━━ DATASET RECORDS ━━

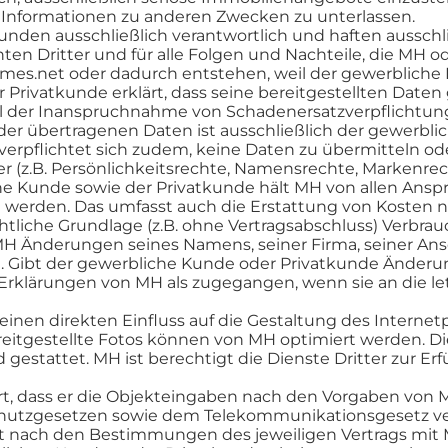
r Informationen zu anderen Zwecken zu unterlassen.
den ausschließlich verantwortlich und haften ausschließ
hten Dritter und für alle Folgen und Nachteile, die MH 
s.net oder dadurch entstehen, weil der gewerbliche 
rivatkunde erklärt, dass seine bereitgestellten Daten 
ll der Inanspruchnahme von Schadenersatzverpflichtun
r übertragenen Daten ist ausschließlich der gewerblic
verpflichtet sich zudem, keine Daten zu übermitteln 
ter (z.B. Persönlichkeitsrechte, Namensrechte, Markenre
 Kunde sowie der Privatkunde hält MH von allen Ansprü
erden. Das umfasst auch die Erstattung von Kosten no
tliche Grundlage (z.B. ohne Vertragsabschluss) Verbrau
 Änderungen seines Namens, seiner Firma, seiner Anschr
ich. Gibt der gewerbliche Kunde oder Privatkunde Änderu
he Erklärungen von MH als zugegangen, wenn sie an die l
einen direkten Einfluss auf die Gestaltung des Intern
reitgestellte Fotos können von MH optimiert werden. 
gestattet. MH ist berechtigt die Dienste Dritter zur Er
rt, dass er die Objekteingaben nach den Vorgaben von 
hutzgesetzen sowie dem Telekommunikationsgesetz vertr
lgt nach den Bestimmungen des jeweiligen Vertrags mit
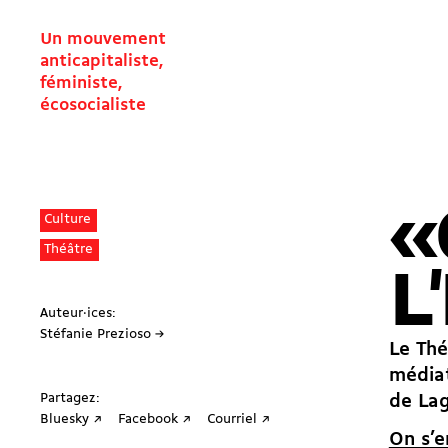
Un mouvement
anticapitaliste,
féministe,
écosocialiste
«
Culture
Théâtre
L
Auteur·ices:
Stéfanie Prezioso →
Le Thé
médiat
Partagez:
de Lag
Bluesky ↗
Facebook ↗
Courriel ↗
On s’e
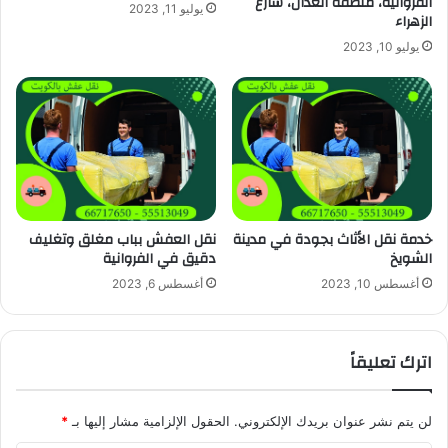
الفروانية، منطقة العدان، شارع
يوليو 11, 2023
الزهراء
يوليو 10, 2023
خدمة نقل الأثاث بجودة في مدينة
نقل العفش بباب مغلق وتغليف
الشويخ
دقيق في الفروانية
أغسطس 10, 2023
أغسطس 6, 2023
اترك تعليقاً
لن يتم نشر عنوان بريدك الإلكتروني.
الحقول الإلزامية مشار إليها بـ
*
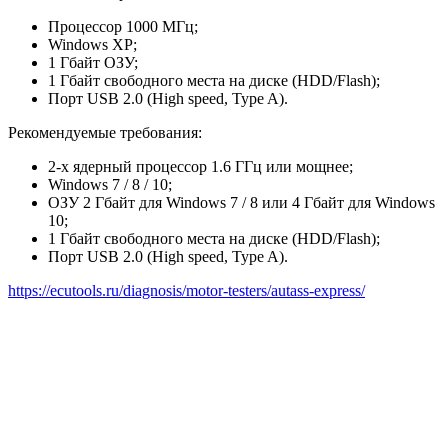
Процессор 1000 МГц;
Windows XP;
1 Гбайт ОЗУ;
1 Гбайт свободного места на диске (HDD/Flash);
Порт USB 2.0 (High speed, Type A).
Рекомендуемые требования:
2-х ядерный процессор 1.6 ГГц или мощнее;
Windows 7 / 8 / 10;
ОЗУ 2 Гбайт для Windows 7 / 8 или 4 Гбайт для Windows
10;
1 Гбайт свободного места на диске (HDD/Flash);
Порт USB 2.0 (High speed, Type A).
https://ecutools.ru/diagnosis/motor-testers/autass-express/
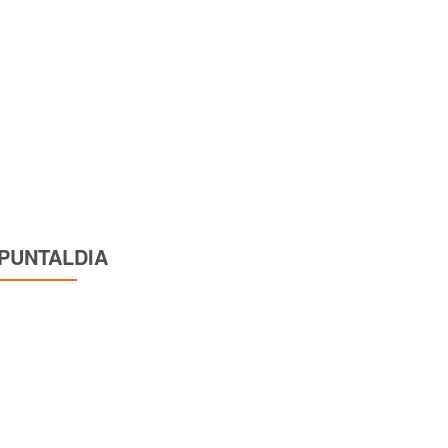
PUNTALDIA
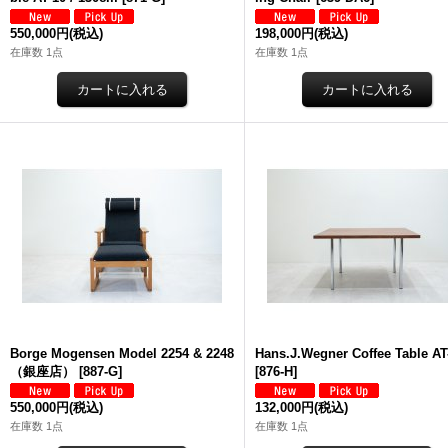
550,000円
(税込)
198,000円
(税込)
在庫数 1点
在庫数 1点
Borge Mogensen Model 2254 & 2248
Hans.J.Wegner Coffee Table AT
（銀座店）
[
887-G
]
[
876-H
]
550,000円
(税込)
132,000円
(税込)
在庫数 1点
在庫数 1点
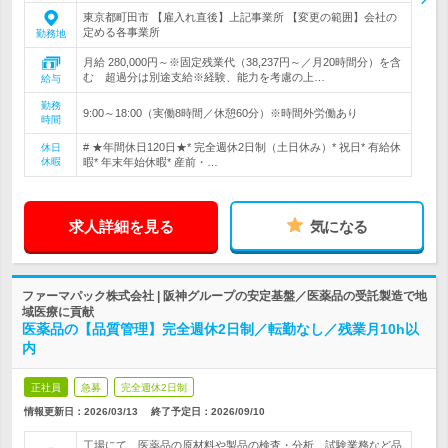
東京都町田市 【雇入れ直後】上記事業所 【変更の範囲】会社の
定める各事業所
勤務地
月給 280,000円～※固定残業代（38,237円～／月20時間分）を含
む 超過分は別途支給※経験、能力を考慮の上…
給与
勤務
9:00～18:00（実働8時間／休憩60分）※時間外労働あり
時間
# ★年間休日120日★* 完全週休2日制（土日休み）* 祝日* 有給休
休日
休暇
暇* 年末年始休暇* 産前・…
求人詳細を見る
気になる
ファーマパック株式会社 | 阪神グループの安定基盤／医薬品の受託製造で地
域医療に貢献
医薬品の【品質管理】完全週休2日制／転勤なし／残業月10h以
内
正社員
急募
完全週休2日制
情報更新日：2026/03/13
終了予定日：
2026/09/10
工場にて、医薬品の原材料や製品の検査・分析、試験業務など品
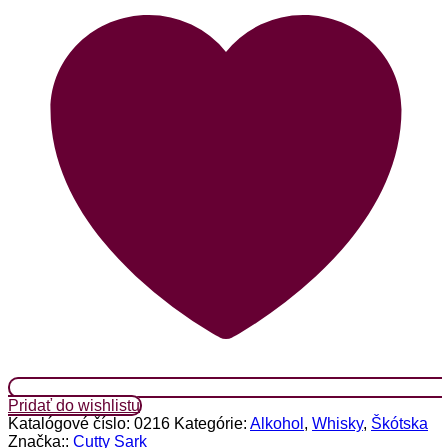
Pridať do wishlistu
Katalógové číslo:
0216
Kategórie:
Alkohol
,
Whisky
,
Škótska
Značka::
Cutty Sark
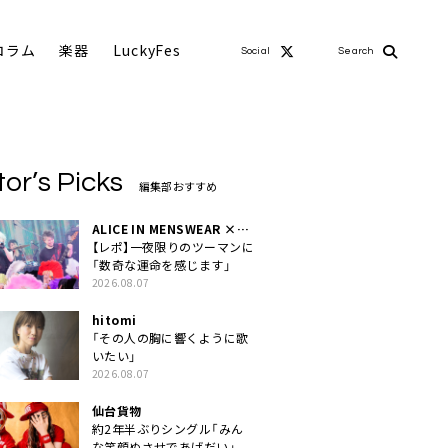
コラム
楽器
LuckyFes
Social
Search
tor’s Picks
編集部おすすめ
ALICE IN MENSWEAR ×
MASCHERA
【レポ】一夜限りのツーマンに
「数奇な運命を感じます」
2026.08.07
hitomi
「その人の胸に響くように歌
いたい」
2026.08.07
仙台貨物
約2年半ぶりシングル「みん
な笑顔ぬさせであげだい」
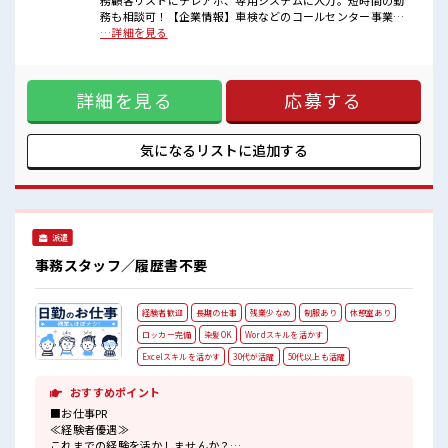
務顧客リストにテレアポ、専用システムに入力。短時間の勤
■職場の雰囲気
務も相談可！【企業情報】車検などのコールセンター事業、
女性が多い職場ですが男女は問いません！
事務局事業 ■お仕事PR ≪定時で帰ろう≫ 自分の時間をしっか
…詳細を見る
応募お待ちしております！
り確保できる、 残業基本ナシのお仕事♪ ≪女性も仕事をしや
キバツ過ぎなければ髪色・髪型は自由！
すい職場≫ もちろん男性の応募も歓迎！ ≪モチベーションも
あなたの個性を大事にできます♪
UP≫ 派手過ぎなければ髪型や髪色自由♪ (規定有)≪未経験
詳細を見る
応募する
OKの仕事≫ 新しいことにチャレンジするのは不安だけど、
しっかり働く環境が整っています！ イチからスキルUP・ステ
ップUP目指していきましょう！ ≪自分に向いている仕事が探
せる≫ 困った事などがあれば、 担当がしっかりサポートしま
気になるリストに
追加する
す！ ■職場の雰囲気 女性が多い職場ですが男女は問いませ
ん！ 応募お待ちしております！ キバツ過ぎなければ髪色・髪
型は自由！ あなたの個性を大事にできます♪
派遣
事務スタッフ／履歴書不要
経験者歓迎
長期の仕事
残業少なめ
制服あり
休憩室あり
ロッカー完備
染髪OK
Wordスキルを活かす
Excelスキルを活かす
30代が活躍
50代以上も活躍
おすすめポイント
■お仕事PR
≪経験者優遇≫
これまでの経験を活かしませんか？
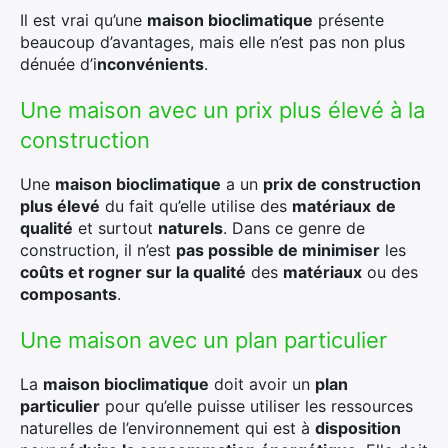
Il est vrai qu’une
maison bioclimatique
présente
beaucoup d’avantages, mais elle n’est pas non plus
dénuée d’i
nconvénients
.
Une maison avec un prix plus élevé à la
construction
Une
maison bioclimatique
a un
prix de construction
plus élevé
du fait qu’elle utilise des
matériaux
de
qualité
et surtout
naturels
. Dans ce genre de
construction, il n’est
pas possible de minimiser
les
coûts et rogner sur la qualité
des
matériaux
ou des
composants
.
Une maison avec un plan particulier
La
maison bioclimatique
doit avoir un
plan
particulier
pour qu’elle puisse utiliser les ressources
naturelles de l’environnement qui est à
disposition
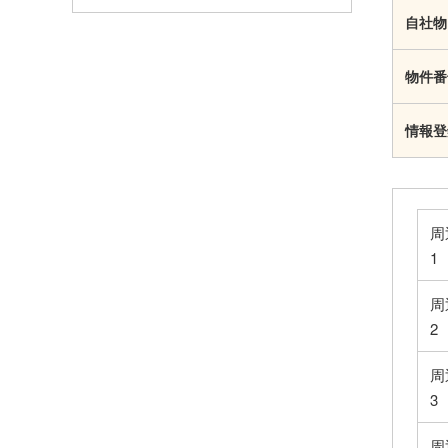
自社物
物件番
情報登
周
1
周
2
周
3
周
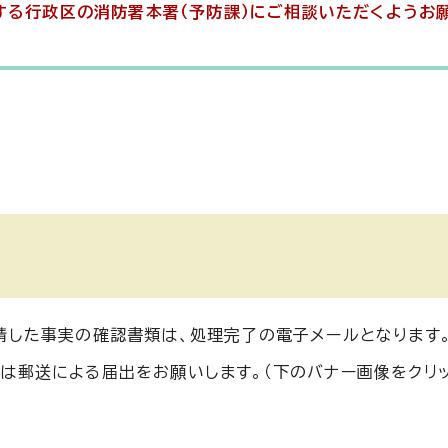
する行政区の消防署本署（予防課）にご相談いただくようお
請した事実の確認書類は、処理完了の電子メールとなります
は郵送による届出をお願いします。（下のバナー画像をクリッ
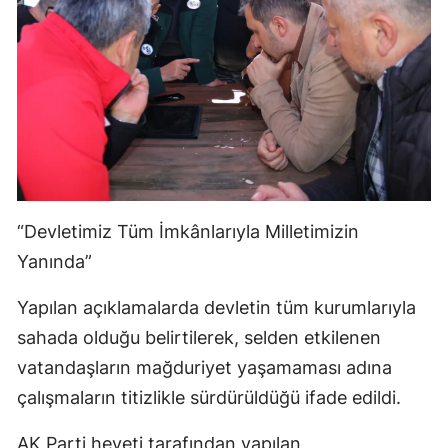
“Devletimiz Tüm İmkânlarıyla Milletimizin
Yanında”
Yapılan açıklamalarda devletin tüm kurumlarıyla
sahada olduğu belirtilerek, selden etkilenen
vatandaşların mağduriyet yaşamaması adına
çalışmaların titizlikle sürdürüldüğü ifade edildi.
AK Parti heyeti tarafından yapılan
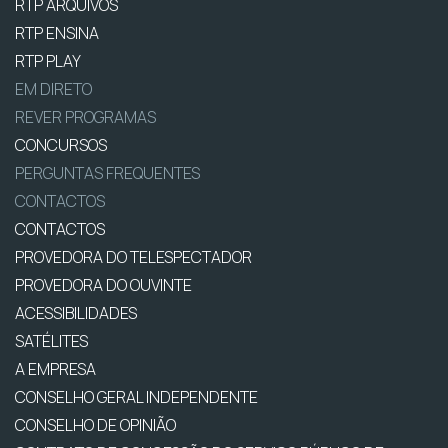
RTP ARQUIVOS
RTP ENSINA
RTP PLAY
EM DIRETO
REVER PROGRAMAS
CONCURSOS
PERGUNTAS FREQUENTES
CONTACTOS
CONTACTOS
PROVEDORA DO TELESPECTADOR
PROVEDORA DO OUVINTE
ACESSIBILIDADES
SATÉLITES
A EMPRESA
CONSELHO GERAL INDEPENDENTE
CONSELHO DE OPINIÃO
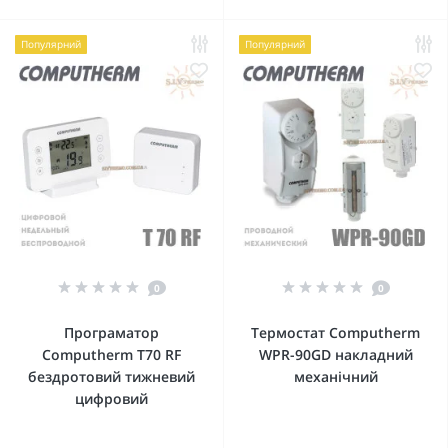
Популярний
Популярний
0
0
Програматор
Термостат Computherm
Computherm T70 RF
WPR-90GD накладний
бездротовий тижневий
механічний
цифровий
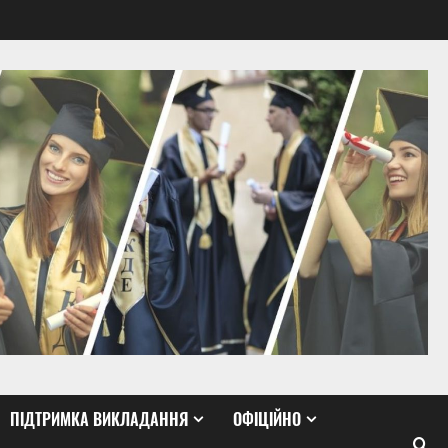
ПІДТРИМКА ВИКЛАДАННЯ
ОФІЦІЙНО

━━━

▸ **EXERCISE**
Copy out each line of the entries above that holds "plan".

▸ **SOLUTION TO THIS PROBLEM**
Une maison avec un plan particulier
plan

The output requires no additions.